Lines in the listing below may contain the word "Zwaar". State how many do, and nothing more.

*** TASK MATERIAL Section Begins ***

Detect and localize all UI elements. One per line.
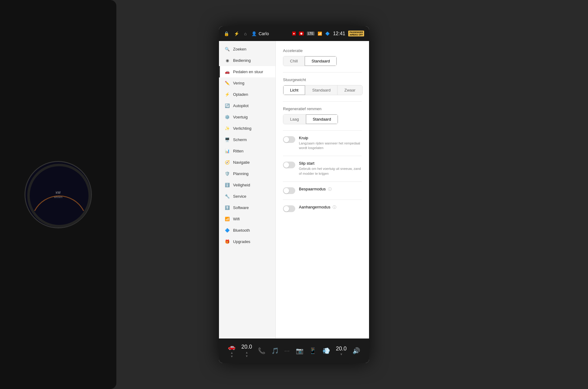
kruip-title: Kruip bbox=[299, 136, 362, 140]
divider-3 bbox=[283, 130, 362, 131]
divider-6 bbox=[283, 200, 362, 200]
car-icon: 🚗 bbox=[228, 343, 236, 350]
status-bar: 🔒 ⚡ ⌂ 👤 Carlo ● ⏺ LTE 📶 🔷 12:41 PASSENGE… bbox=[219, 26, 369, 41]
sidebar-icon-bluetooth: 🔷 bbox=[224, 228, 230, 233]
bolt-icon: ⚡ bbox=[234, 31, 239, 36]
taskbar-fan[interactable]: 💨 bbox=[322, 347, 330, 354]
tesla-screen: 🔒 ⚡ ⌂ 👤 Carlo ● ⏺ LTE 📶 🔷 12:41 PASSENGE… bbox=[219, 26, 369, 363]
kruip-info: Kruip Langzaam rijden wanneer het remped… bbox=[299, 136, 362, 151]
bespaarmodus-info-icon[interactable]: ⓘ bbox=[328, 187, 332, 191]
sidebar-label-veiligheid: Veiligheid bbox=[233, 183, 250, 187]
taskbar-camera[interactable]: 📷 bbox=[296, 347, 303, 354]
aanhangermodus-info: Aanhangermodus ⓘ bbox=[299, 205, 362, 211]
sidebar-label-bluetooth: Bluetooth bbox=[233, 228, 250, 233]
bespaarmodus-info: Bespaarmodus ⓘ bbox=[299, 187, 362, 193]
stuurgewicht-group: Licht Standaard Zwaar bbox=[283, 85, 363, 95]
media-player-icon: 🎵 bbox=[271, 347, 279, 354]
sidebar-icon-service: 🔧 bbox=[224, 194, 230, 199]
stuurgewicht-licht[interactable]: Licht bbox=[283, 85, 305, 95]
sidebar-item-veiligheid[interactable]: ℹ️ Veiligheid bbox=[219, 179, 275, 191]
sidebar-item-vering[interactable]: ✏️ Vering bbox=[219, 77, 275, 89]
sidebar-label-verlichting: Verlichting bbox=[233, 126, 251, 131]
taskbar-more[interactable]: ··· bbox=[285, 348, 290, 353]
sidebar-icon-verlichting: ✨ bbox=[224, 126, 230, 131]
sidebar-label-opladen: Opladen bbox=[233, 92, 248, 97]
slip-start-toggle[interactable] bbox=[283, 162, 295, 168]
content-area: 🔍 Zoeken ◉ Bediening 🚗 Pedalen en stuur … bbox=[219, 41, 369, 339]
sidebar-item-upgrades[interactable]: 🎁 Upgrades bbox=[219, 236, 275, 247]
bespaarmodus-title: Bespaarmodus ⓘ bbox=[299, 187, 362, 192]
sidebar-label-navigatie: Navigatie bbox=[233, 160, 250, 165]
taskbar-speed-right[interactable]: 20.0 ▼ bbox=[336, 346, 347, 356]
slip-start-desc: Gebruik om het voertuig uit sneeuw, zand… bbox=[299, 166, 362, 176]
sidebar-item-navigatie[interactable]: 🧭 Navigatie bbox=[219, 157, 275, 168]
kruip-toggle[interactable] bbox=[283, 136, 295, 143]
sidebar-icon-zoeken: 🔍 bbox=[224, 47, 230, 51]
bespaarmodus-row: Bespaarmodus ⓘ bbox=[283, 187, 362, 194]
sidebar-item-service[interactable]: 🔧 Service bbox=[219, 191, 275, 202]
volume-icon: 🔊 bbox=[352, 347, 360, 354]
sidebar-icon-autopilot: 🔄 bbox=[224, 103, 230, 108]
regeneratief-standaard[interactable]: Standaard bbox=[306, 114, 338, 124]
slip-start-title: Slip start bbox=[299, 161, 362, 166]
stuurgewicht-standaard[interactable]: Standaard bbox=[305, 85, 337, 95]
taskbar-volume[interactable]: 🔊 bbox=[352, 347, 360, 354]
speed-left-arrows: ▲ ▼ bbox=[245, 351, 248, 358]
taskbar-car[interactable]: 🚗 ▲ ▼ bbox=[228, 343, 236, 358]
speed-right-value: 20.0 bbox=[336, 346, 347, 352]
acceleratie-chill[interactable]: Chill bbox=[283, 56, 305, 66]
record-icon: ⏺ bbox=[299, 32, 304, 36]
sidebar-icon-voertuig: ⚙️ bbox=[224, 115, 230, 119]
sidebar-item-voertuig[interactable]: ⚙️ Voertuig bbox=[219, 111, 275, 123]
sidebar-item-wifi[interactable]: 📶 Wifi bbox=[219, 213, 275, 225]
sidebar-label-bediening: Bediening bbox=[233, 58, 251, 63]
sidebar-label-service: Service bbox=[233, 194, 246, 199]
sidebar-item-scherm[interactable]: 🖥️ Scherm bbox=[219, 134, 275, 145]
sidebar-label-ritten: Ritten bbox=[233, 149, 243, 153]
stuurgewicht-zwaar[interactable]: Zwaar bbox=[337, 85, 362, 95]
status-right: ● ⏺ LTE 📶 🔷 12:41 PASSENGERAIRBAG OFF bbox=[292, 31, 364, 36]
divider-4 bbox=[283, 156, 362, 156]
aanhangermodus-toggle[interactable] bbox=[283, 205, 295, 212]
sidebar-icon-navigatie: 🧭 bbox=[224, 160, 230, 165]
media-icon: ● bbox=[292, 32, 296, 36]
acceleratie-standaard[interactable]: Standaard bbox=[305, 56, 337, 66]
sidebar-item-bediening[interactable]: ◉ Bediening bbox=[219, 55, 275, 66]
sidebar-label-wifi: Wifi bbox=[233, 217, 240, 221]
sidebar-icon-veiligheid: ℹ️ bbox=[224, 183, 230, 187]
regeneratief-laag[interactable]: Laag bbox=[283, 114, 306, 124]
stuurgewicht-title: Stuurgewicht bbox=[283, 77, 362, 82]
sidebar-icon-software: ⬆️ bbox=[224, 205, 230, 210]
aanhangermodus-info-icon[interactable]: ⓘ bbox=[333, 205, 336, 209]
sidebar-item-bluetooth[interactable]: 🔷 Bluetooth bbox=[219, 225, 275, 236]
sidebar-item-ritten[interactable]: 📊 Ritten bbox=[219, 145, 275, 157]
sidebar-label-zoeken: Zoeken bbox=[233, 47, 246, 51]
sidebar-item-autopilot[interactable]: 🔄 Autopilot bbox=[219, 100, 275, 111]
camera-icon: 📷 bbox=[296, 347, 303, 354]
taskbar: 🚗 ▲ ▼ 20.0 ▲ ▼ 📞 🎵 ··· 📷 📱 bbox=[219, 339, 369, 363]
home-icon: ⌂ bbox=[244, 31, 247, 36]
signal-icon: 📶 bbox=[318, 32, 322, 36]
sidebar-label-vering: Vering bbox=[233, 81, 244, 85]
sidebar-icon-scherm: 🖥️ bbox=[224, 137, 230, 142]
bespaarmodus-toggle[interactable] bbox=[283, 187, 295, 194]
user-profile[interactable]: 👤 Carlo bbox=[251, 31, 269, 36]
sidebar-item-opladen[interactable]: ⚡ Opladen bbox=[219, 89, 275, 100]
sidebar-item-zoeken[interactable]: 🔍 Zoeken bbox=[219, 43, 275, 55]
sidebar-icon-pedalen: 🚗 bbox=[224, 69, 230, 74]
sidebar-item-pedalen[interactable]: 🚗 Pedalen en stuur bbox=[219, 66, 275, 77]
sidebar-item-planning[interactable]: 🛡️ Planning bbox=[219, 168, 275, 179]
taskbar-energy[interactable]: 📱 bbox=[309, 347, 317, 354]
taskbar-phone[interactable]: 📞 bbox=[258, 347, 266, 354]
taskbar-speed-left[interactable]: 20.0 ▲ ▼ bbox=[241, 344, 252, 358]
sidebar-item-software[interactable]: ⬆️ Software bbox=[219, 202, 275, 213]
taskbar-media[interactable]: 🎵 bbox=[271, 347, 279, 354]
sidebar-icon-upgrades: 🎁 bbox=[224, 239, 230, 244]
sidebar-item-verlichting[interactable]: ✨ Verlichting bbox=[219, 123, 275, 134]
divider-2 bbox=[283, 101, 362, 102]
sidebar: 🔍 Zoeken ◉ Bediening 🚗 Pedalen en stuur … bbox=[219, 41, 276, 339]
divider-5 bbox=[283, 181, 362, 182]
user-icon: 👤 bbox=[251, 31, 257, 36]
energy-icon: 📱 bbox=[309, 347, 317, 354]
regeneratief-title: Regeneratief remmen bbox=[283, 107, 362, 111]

*** TASK MATERIAL Section Ends ***

§ WORKED SOLUTION: 2